* _Assigned task_:
Below are the records. List every line holding the word "chevron".

* _Source data_:
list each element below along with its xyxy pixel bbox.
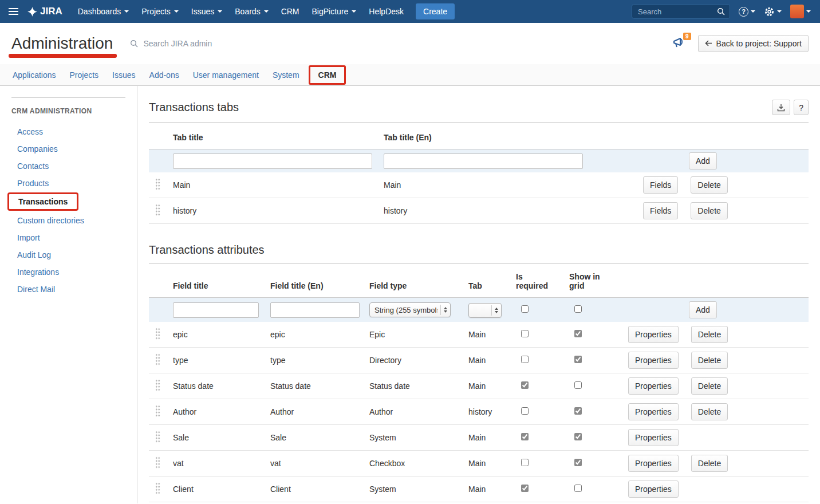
jira-logo[interactable]: JIRA — [26, 6, 72, 17]
delete-button[interactable]: Delete — [691, 455, 728, 472]
column-header-field-title: Field title — [173, 273, 270, 297]
tab-cell: history — [468, 407, 516, 416]
sidebar-item-import[interactable]: Import — [0, 229, 137, 246]
field-type-cell: Checkbox — [369, 459, 468, 468]
admin-tab-user-management[interactable]: User management — [186, 70, 266, 80]
is-required-checkbox[interactable] — [521, 433, 529, 440]
is-required-checkbox[interactable] — [521, 381, 529, 389]
sidebar-item-direct-mail[interactable]: Direct Mail — [0, 281, 137, 298]
sidebar-item-contacts[interactable]: Contacts — [0, 158, 137, 175]
show-in-grid-checkbox[interactable] — [574, 407, 582, 415]
sidebar-item-audit-log[interactable]: Audit Log — [0, 246, 137, 263]
drag-handle-icon[interactable] — [155, 204, 160, 216]
feedback-button[interactable]: 9 — [673, 37, 688, 50]
notification-badge: 9 — [683, 33, 691, 40]
new-field-title-input[interactable] — [173, 302, 259, 318]
delete-button[interactable]: Delete — [691, 176, 727, 194]
is-required-checkbox[interactable] — [521, 485, 529, 492]
show-in-grid-checkbox[interactable] — [574, 459, 582, 466]
add-attribute-button[interactable]: Add — [689, 301, 717, 318]
is-required-checkbox[interactable] — [521, 330, 529, 337]
help-button[interactable]: ? — [794, 100, 809, 115]
tab-select[interactable] — [468, 303, 502, 318]
topbar-menu-dashboards[interactable]: Dashboards — [72, 0, 136, 23]
properties-button[interactable]: Properties — [628, 455, 679, 472]
show-in-grid-checkbox[interactable] — [574, 381, 582, 389]
back-to-project-button[interactable]: Back to project: Support — [698, 35, 809, 52]
new-is-required-checkbox[interactable] — [521, 305, 529, 313]
drag-handle-icon[interactable] — [155, 353, 160, 365]
topbar-menu-helpdesk[interactable]: HelpDesk — [362, 0, 410, 23]
topbar-search-input[interactable] — [637, 7, 717, 17]
fields-button[interactable]: Fields — [643, 202, 678, 219]
drag-handle-icon[interactable] — [155, 379, 160, 391]
tab-cell: Main — [468, 356, 516, 365]
is-required-checkbox[interactable] — [521, 407, 529, 415]
tab-cell: Main — [468, 381, 516, 391]
show-in-grid-checkbox[interactable] — [574, 433, 582, 440]
topbar-menu-boards[interactable]: Boards — [228, 0, 274, 23]
topbar-menu-crm[interactable]: CRM — [275, 0, 306, 23]
show-in-grid-checkbox[interactable] — [574, 485, 582, 492]
page-title: Administration — [11, 34, 113, 53]
help-menu[interactable]: ? — [739, 7, 755, 17]
sidebar-item-custom-directories[interactable]: Custom directories — [0, 212, 137, 229]
drag-handle-icon[interactable] — [155, 328, 160, 340]
is-required-checkbox[interactable] — [521, 356, 529, 363]
drag-handle-icon[interactable] — [155, 405, 160, 417]
delete-button[interactable]: Delete — [691, 377, 728, 395]
admin-header: Administration 9 Back to project: Suppor… — [0, 23, 820, 64]
create-button[interactable]: Create — [416, 3, 455, 19]
add-tab-button[interactable]: Add — [689, 152, 717, 170]
sidebar-item-integrations[interactable]: Integrations — [0, 263, 137, 281]
admin-tab-addons[interactable]: Add-ons — [143, 70, 186, 80]
show-in-grid-checkbox[interactable] — [574, 330, 582, 337]
export-button[interactable] — [772, 100, 790, 115]
topbar-menu-projects[interactable]: Projects — [135, 0, 185, 23]
hamburger-menu-icon[interactable] — [0, 0, 26, 23]
chevron-down-icon — [806, 10, 811, 15]
properties-button[interactable]: Properties — [628, 377, 679, 395]
new-show-in-grid-checkbox[interactable] — [574, 305, 582, 313]
new-tab-title-input[interactable] — [173, 153, 372, 169]
admin-search-input[interactable] — [142, 38, 268, 49]
drag-handle-icon[interactable] — [155, 482, 160, 494]
admin-settings-menu[interactable] — [764, 6, 782, 17]
is-required-checkbox[interactable] — [521, 459, 529, 466]
admin-tab-issues[interactable]: Issues — [105, 70, 142, 80]
properties-button[interactable]: Properties — [628, 352, 679, 369]
sidebar-item-companies[interactable]: Companies — [0, 140, 137, 158]
drag-handle-icon[interactable] — [155, 456, 160, 468]
show-in-grid-checkbox[interactable] — [574, 356, 582, 363]
delete-button[interactable]: Delete — [691, 352, 728, 369]
properties-button[interactable]: Properties — [628, 326, 679, 343]
user-profile-menu[interactable] — [790, 5, 811, 18]
new-field-title-en-input[interactable] — [270, 302, 360, 318]
transactions-attributes-table: Field title Field title (En) Field type … — [149, 263, 809, 502]
admin-tab-crm[interactable]: CRM — [312, 70, 344, 80]
sidebar-item-transactions[interactable]: Transactions — [18, 197, 68, 206]
new-tab-title-en-input[interactable] — [384, 153, 583, 169]
delete-button[interactable]: Delete — [691, 403, 728, 420]
field-title-en-cell: vat — [270, 459, 369, 468]
topbar-menu-issues[interactable]: Issues — [185, 0, 228, 23]
topbar-menu-bigpicture[interactable]: BigPicture — [306, 0, 363, 23]
sidebar-item-products[interactable]: Products — [0, 175, 137, 192]
sidebar-item-access[interactable]: Access — [0, 123, 137, 140]
admin-tab-projects[interactable]: Projects — [63, 70, 106, 80]
delete-button[interactable]: Delete — [691, 326, 728, 343]
tabs-section-title: Transactions tabs — [149, 101, 239, 114]
delete-button[interactable]: Delete — [691, 202, 727, 219]
properties-button[interactable]: Properties — [628, 429, 679, 446]
admin-tab-system[interactable]: System — [266, 70, 306, 80]
fields-button[interactable]: Fields — [643, 176, 678, 194]
properties-button[interactable]: Properties — [628, 403, 679, 420]
drag-handle-icon[interactable] — [155, 431, 160, 443]
field-type-cell: System — [369, 433, 468, 442]
arrow-left-icon — [705, 40, 712, 47]
admin-tabs: Applications Projects Issues Add-ons Use… — [0, 64, 820, 86]
admin-tab-applications[interactable]: Applications — [6, 70, 63, 80]
field-type-select[interactable]: String (255 symbols) — [369, 302, 451, 317]
properties-button[interactable]: Properties — [628, 481, 679, 498]
drag-handle-icon[interactable] — [155, 178, 160, 190]
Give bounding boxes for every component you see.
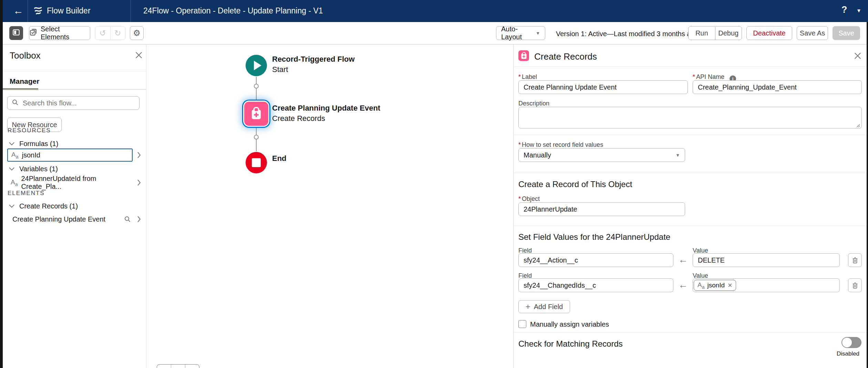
run-button[interactable]: Run [689,27,715,40]
save-as-button[interactable]: Save As [797,26,828,40]
variables-header-label: Variables (1) [19,165,58,173]
trash-icon [851,257,859,264]
redo-icon[interactable]: ↻ [110,27,125,40]
object-field-label: *Object [518,195,540,203]
help-caret-icon[interactable]: ▼ [856,8,861,13]
end-node-label: End [272,154,287,163]
formulas-header-label: Formulas (1) [19,140,58,148]
back-icon[interactable]: ← [13,5,23,17]
debug-button[interactable]: Debug [715,27,742,40]
create-records-group-header[interactable]: Create Records (1) [9,202,78,210]
property-panel: Create Records *Label *API Name i Descri… [513,44,867,368]
toolbox-toggle-button[interactable] [9,26,23,40]
delete-row-button[interactable] [848,253,862,267]
save-button[interactable]: Save [833,26,860,40]
add-element-dot[interactable] [254,84,259,89]
toolbox-close-icon[interactable] [135,51,143,60]
plus-icon: + [526,302,530,311]
gear-icon: ⚙ [133,28,141,38]
create-records-icon [518,50,529,61]
divider [514,332,867,333]
chevron-down-icon: ▼ [675,153,680,158]
resource-item-plannerupdateid[interactable]: Aa 24PlannerUpdateId from Create_Pla... [7,176,133,189]
label-input[interactable] [518,80,688,94]
toolbox-panel: Toolbox Manager New Resource RESOURCES F… [3,44,146,368]
deactivate-button[interactable]: Deactivate [746,26,792,40]
flow-title: 24Flow - Operation - Delete - Update Pla… [143,6,323,16]
divider [514,226,867,226]
chevron-right-icon[interactable] [137,152,141,160]
matching-records-toggle[interactable] [841,337,861,348]
field-input[interactable] [518,278,673,292]
start-node[interactable] [246,55,267,76]
variables-group-header[interactable]: Variables (1) [9,165,58,173]
resource-pill-jsonid[interactable]: Aa jsonId ✕ [694,280,736,291]
settings-button[interactable]: ⚙ [130,26,144,40]
toolbar: Select Elements ↺ ↻ ⚙ Auto-Layout ▼ Vers… [0,22,868,44]
connector-line [256,128,257,151]
chevron-down-icon: ▼ [536,31,540,36]
stop-icon [252,158,261,167]
flow-builder-app: ← Flow Builder 24Flow - Operation - Dele… [0,0,868,368]
panel-close-icon[interactable] [854,52,861,61]
zoom-in-button[interactable] [171,365,185,368]
divider [514,135,867,135]
add-field-button[interactable]: + Add Field [518,300,570,313]
canvas-zoom-controls[interactable] [157,364,199,368]
create-records-node[interactable] [244,102,268,126]
panel-icon [12,28,20,38]
manually-assign-label: Manually assign variables [530,320,609,328]
description-label: Description [518,100,549,107]
text-resource-icon: Aa [11,178,18,187]
value-input[interactable] [693,253,840,267]
object-input[interactable] [518,202,685,216]
text-resource-icon: Aa [698,281,704,290]
element-item-create-planning-update-event[interactable]: Create Planning Update Event [7,213,133,226]
tab-manager[interactable]: Manager [10,77,39,85]
resize-grip-icon[interactable] [856,123,860,129]
screen-edge-right [867,22,868,368]
field-input[interactable] [518,253,673,267]
undo-icon[interactable]: ↺ [95,27,110,40]
zoom-fit-button[interactable] [185,365,199,368]
create-node-subtitle: Create Records [272,114,380,123]
value-input[interactable]: Aa jsonId ✕ [693,278,840,292]
chevron-down-icon [9,167,14,171]
navbar-divider [131,0,131,22]
api-name-input[interactable] [693,80,862,94]
flow-search-box [7,96,140,110]
search-input[interactable] [22,99,135,108]
divider [514,67,867,67]
run-debug-group: Run Debug [688,26,742,40]
end-node[interactable] [246,152,267,173]
help-icon[interactable]: ? [841,4,847,15]
text-resource-icon: Aa [11,151,18,160]
elements-section-label: ELEMENTS [8,190,45,197]
panel-title: Create Records [534,51,597,62]
layout-select-value: Auto-Layout [501,25,536,41]
chevron-right-icon[interactable] [137,216,141,224]
label-field-label: *Label [518,73,537,81]
layout-select[interactable]: Auto-Layout ▼ [496,26,545,40]
delete-row-button[interactable] [848,278,862,292]
select-elements-button[interactable]: Select Elements [29,26,90,40]
chevron-right-icon[interactable] [137,180,141,187]
create-node-title: Create Planning Update Event [272,104,380,113]
zoom-out-button[interactable] [157,365,171,368]
search-icon [12,99,19,107]
navbar: ← Flow Builder 24Flow - Operation - Dele… [0,0,868,22]
add-field-label: Add Field [534,303,563,311]
resource-item-jsonid[interactable]: Aa jsonId [7,149,133,162]
manually-assign-checkbox[interactable] [518,320,526,328]
add-element-dot[interactable] [254,135,259,140]
how-to-set-value: Manually [524,151,551,159]
pill-label: jsonId [707,282,725,289]
toggle-knob [842,338,852,347]
description-textarea[interactable] [518,107,862,129]
toolbox-title: Toolbox [10,50,41,61]
how-to-set-select[interactable]: Manually ▼ [518,148,685,162]
locate-on-canvas-icon[interactable] [124,216,131,224]
remove-pill-icon[interactable]: ✕ [727,282,732,289]
flow-canvas[interactable]: Record-Triggered Flow Start Create Plann… [146,44,513,368]
formulas-group-header[interactable]: Formulas (1) [9,140,58,148]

* _Answer for this exercise_:
chevron-down-icon — [806, 10, 811, 15]
chevron-down-icon: ▼ [675,153,680,158]
chevron-right-icon[interactable] [137,152,141,160]
chevron-down-icon: ▼ [536,31,540,36]
chevron-down-icon [9,167,14,171]
chevron-right-icon[interactable] [137,216,141,224]
chevron-right-icon[interactable] [137,180,141,187]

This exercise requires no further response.